Undefeated boxing great Floyd Mayweather (49-0 boxing) recently announced that he’s taking an unconventional approach to the final few days of preparation for his blockbuster matchup with UFC lightweight champion Conor McGregor (21-3 MMA, 9-1 UFC). Mayweather took to Instagram to reveal that he’ll spend every night at his Las Vegas strip club, Girl Collection.

“That’s right … I’m partying the entire week before my fight all the way through to next Monday following my fight ONLY at ‘GIRL COLLECTION!!!!’” Mayweather wrote.

Instagram Photo

Mayweather said each night until the Aug. 26 pay-per-view event at the nearby T-Mobile Arena (and for a few days after), he will be “meeting and greeting” his fans, who can then enjoy, say, a magnum of Patron Platinum for $2,700 – or perhaps a $1,000 “Happy Ending,” which includes a liter of Absolut vodka and a 750 ml bottle of Luc Belaire Rare Rose sparkling wine.

For the record, Mayweather doesn’t drink, so it’s not as if he’ll be getting hammered and ordering lap dances every night. Instead, it’s a prime opportunity for him to help promote one of his businesses outside of fighting.

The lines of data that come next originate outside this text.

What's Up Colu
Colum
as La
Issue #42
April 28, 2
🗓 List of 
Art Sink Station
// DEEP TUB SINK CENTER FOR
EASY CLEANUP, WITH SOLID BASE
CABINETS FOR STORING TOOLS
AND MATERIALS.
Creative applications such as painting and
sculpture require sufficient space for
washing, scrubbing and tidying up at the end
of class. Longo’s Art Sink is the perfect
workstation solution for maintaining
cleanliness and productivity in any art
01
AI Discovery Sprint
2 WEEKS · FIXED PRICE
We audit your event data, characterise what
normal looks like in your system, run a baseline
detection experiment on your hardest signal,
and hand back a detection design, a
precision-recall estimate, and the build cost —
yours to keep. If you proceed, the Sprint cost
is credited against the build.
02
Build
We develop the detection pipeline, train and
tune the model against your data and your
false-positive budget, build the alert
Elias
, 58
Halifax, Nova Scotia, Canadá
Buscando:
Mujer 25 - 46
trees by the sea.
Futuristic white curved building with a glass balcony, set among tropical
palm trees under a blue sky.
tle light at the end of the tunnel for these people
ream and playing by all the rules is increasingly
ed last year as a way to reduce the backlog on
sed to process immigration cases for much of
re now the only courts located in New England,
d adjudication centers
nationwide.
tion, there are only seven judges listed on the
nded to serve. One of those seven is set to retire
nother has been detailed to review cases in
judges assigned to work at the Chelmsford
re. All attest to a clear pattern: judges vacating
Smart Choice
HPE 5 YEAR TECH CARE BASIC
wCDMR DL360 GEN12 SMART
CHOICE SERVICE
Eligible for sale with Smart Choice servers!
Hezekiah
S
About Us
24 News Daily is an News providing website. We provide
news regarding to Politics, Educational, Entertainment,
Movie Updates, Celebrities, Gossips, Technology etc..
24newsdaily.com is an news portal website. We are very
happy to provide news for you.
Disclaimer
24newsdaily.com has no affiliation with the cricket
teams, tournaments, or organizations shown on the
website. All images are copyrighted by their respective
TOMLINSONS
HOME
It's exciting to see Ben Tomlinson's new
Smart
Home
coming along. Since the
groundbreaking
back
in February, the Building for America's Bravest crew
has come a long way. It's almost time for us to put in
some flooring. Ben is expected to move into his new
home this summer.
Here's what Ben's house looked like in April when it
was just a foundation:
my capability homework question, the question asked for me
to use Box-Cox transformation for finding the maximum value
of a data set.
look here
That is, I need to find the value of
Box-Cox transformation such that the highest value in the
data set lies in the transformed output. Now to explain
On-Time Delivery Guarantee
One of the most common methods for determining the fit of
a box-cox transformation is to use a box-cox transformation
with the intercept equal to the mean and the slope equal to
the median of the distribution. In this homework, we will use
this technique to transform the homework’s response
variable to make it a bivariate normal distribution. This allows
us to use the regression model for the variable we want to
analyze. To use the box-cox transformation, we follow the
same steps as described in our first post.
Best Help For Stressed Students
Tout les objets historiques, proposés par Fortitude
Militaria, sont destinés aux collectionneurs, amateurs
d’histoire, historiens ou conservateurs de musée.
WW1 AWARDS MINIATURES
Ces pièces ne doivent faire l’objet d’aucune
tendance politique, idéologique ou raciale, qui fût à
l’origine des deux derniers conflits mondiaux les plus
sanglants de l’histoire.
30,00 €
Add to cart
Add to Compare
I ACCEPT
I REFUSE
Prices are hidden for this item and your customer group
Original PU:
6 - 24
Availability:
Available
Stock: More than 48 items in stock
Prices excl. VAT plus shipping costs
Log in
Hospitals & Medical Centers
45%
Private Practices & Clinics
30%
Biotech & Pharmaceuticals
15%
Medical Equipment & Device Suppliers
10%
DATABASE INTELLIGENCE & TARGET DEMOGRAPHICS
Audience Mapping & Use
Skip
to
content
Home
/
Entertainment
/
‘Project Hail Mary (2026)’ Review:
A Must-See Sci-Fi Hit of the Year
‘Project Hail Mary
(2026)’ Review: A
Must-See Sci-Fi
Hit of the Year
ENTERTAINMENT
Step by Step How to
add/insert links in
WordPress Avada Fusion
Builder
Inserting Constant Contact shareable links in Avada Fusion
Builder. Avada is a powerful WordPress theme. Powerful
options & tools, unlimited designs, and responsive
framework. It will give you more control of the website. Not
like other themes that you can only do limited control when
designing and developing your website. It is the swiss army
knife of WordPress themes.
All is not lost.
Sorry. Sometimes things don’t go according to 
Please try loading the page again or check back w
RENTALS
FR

Still, with McGregor burning the midnight oil with late-night training sessions at the UFC Performance Institute a few miles down I-15, one has to wonder if Mayweather could potentially be buying into the belief that McGregor has absolutely no chance in the 12-round affair.

For more on “The Money Fight: Floyd Mayweather vs. Conor McGregor,” check out the MMA Rumors section of the site.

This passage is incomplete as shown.